Mon petit frère a reçu un appel inquiet de ses beaux-parents, qui avaient lu le courriel annonçant le soi-disant cancer de mon père. N’ayant pas l’habitude de ce type d’hameçonnage, ils y ont cru et ont été bouleversés. Ils se demandaient même s’ils devaient en parler à mon frère, qui a lui-même eu le souffle coupé momentanément à la lecture du courriel.

Les hameçonneurs ne font pas de sentiment, évidemment. Ils n’en ont cure. Les tentatives d’hameçonnage deviennent de plus en plus sophistiquées. Il ne s’agit plus seulement de fraudeurs se faisant passer pour des veuves éplorées de Côte d’Ivoire, prêtes à partager un généreux héritage. Cette semaine, j’ai reçu un texto de ce qui semblait être mon fournisseur de téléphone cellulaire me proposant un remboursement. Je n’ai pas cliqué sur le lien.

Lorsque je vois ce type d’arnaque, je pense à mes parents ou à mes beaux-parents, moins habitués à la fraude électronique. Je crains que machinalement ils n’appuient sur l’hyperlien d’un texto équivoque ou d’un courriel malveillant, et que, de fil en aiguille, ils ne deviennent la proie de pirates informatiques.

À tout âge, bien sûr, on peut subir un vol d’identité. Il faut être extrêmement vigilant.

Les Canadiens tendent d’ailleurs à surestimer leur capacité à reconnaître un courriel frauduleux, selon le Centre antifraude du Canada. Seulement 31 % des 7800 répondants à un sondage réalisé l’automne dernier par l’Association des banquiers canadiens étaient capables de discerner les signes révélateurs d’un courriel malveillant utilisé comme hameçon par des fraudeurs.
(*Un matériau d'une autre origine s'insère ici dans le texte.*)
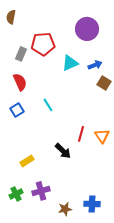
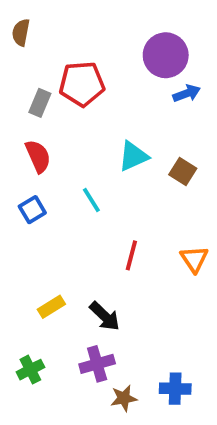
cyan triangle: (70, 63) -> (133, 156), moved
blue arrow: (95, 65) -> (187, 93), moved
brown square: (104, 83) -> (183, 171), moved
red line: (81, 134) -> (131, 255), moved
black arrow: (63, 151) -> (105, 316), moved
purple cross: (41, 191) -> (97, 364), moved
En raison de la pandémie et du télétravail, qui rend les gens plus vulnérables au piratage de données, les activités des fraudeurs informatiques se sont multipliées en 2020. Les programmes d’aide gouvernementale mis sur pied en réaction à la COVID-19, comme la PCU, ont poussé des pirates informatiques à se faire passer pour l’Agence du revenu du Canada, Revenu Québec, des institutions financières ou encore Postes Canada. Selon le Centre antifraude du Canada, la fraude en ligne a coûté aux Canadiens plus de 40 millions de dollars l’an dernier.

Une entreprise québécoise, Terranova Security, spécialisée dans la sensibilisation à la cybersécurité, a procédé à une simulation de cyberattaque par hameçonnage, dans 98 pays, en octobre dernier, avec la collaboration de Microsoft. Les résultats de cet exercice sont alarmants : en Amérique du Nord, le quart des participants ont cliqué sur un hyperlien frauduleux et 18 % d’entre eux ont partagé leurs données d’accès, notamment leurs identifiants et leurs mots de passe.

Il est de plus en plus difficile de séparer le bon grain de l’ivraie et de ne pas tomber dans le panneau. Dans le doute, bien sûr, mieux vaut s’abstenir et ne pas cliquer sur un hyperlien douteux et s’informer avant de compromettre ses données informatiques. Si Hydro-Québec, pour prendre un autre exemple récent, vous envoie un courriel, même d’une adresse qui semble crédible, en vous offrant un remboursement, de grâce, ne prenez pas ça pour du cash.